A Reluctant Hero, A Balancing Grit and Grace
Qin Hao's performance anchors the series. Du isn't a stereotypical crusader; he's a man corroded by systemic neglect. Stuck in a rural prison, denied transfers, and mocked by successful peers, his initial apathy reflects the toll of institutional inertia. Yet, his investigation into Yao and Xu's case reignites a latent idealism. Unlike typical procedural leads, Du's motivation isn't glory but a visceral need to reclaim agency—a theme Lu Chuan underscores by juxtaposing Du's prison routine with flashbacks of his fractured romance.

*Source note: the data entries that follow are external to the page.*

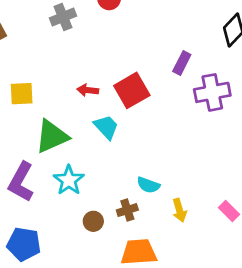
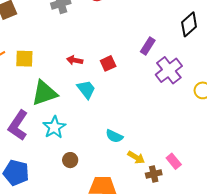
red square: (132, 90) -> (108, 63), size x0.6
purple cross: (212, 92) -> (169, 70), turned -32
brown cross: (127, 210) -> (154, 174), moved
yellow arrow: (179, 210) -> (136, 157), turned -48

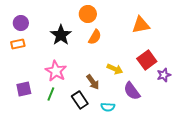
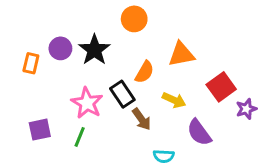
purple circle: (21, 23) -> (60, 48), moved
orange triangle: (141, 25) -> (181, 54), moved
orange semicircle: (95, 37) -> (145, 72), moved
orange rectangle: (18, 44) -> (31, 63), turned -64
black rectangle: (80, 100) -> (122, 94), moved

The latter isn't filler; it humanizes his resolve, showing how personal disillusionment fuels his pursuit of justice.
Lu Chuan, often criticized for overindulging in stylistic flourishes (The Nine-Tailed Fox, 749 Bureau), adopts a restrained approach here. The factory's grimy interiors and prison's bleak corridors are shot with documentary-like starkness, avoiding the melodrama that plagued his earlier works. However, subtle visual metaphors—like Yao's shackles symbolizing societal bondage—hint at his signature lyricism. The decision to delay revealing his directorial role until the credits (to avoid preconceived biases) speaks to his self-awareness and commitment to the story.
The show's deliberate pacing and narrative gaps demand active viewer engagement. Early episodes omit explicit explanations for Yao and Xu's actions, inviting audiences to piece together motives from fragmented clues—the factory's whispered rumors, a mother's averted gaze6. This trust in the audience's interpretive ability transforms passive consumption into collaborative storytelling, a rarity in fast-paced streaming fare.
A Mirror to Modern Discontent
To Live by Borrowing succeeds not by offering solutions but by holding a mirror to the faceless adversaries shaping modern life—corporate greed, bureaucratic apathy, and the commodification of human dignity. Its power lies in specificity: the factory isn't just a setting but a character, its rusted machinery echoing the grinding weight of inequality. By episode five, as Du's quest inches closer to truth, the series poses a Hugo-inspired question: Can individual compassion dismantle systemic rot? The answer remains uncertain, but the act of asking—of refusing to look away—is its own rebellion.
The factory gates and prison bars—twin symbols of institutional suffocation—remain intact by episode five. Yet in Du Xiangdong's relentless pursuit of truth, and in Yao Binbin's shattered hands clutching dignity until his last breath, the series plants a flag of resistance. This adaptation rephrases that hope in starkly contemporary terms: sunlight, here, isn't guaranteed. But as long as stories like this dare to hammer at the gates—exposing how power corrodes and compassion redeems—the fight itself becomes a kind of dawn.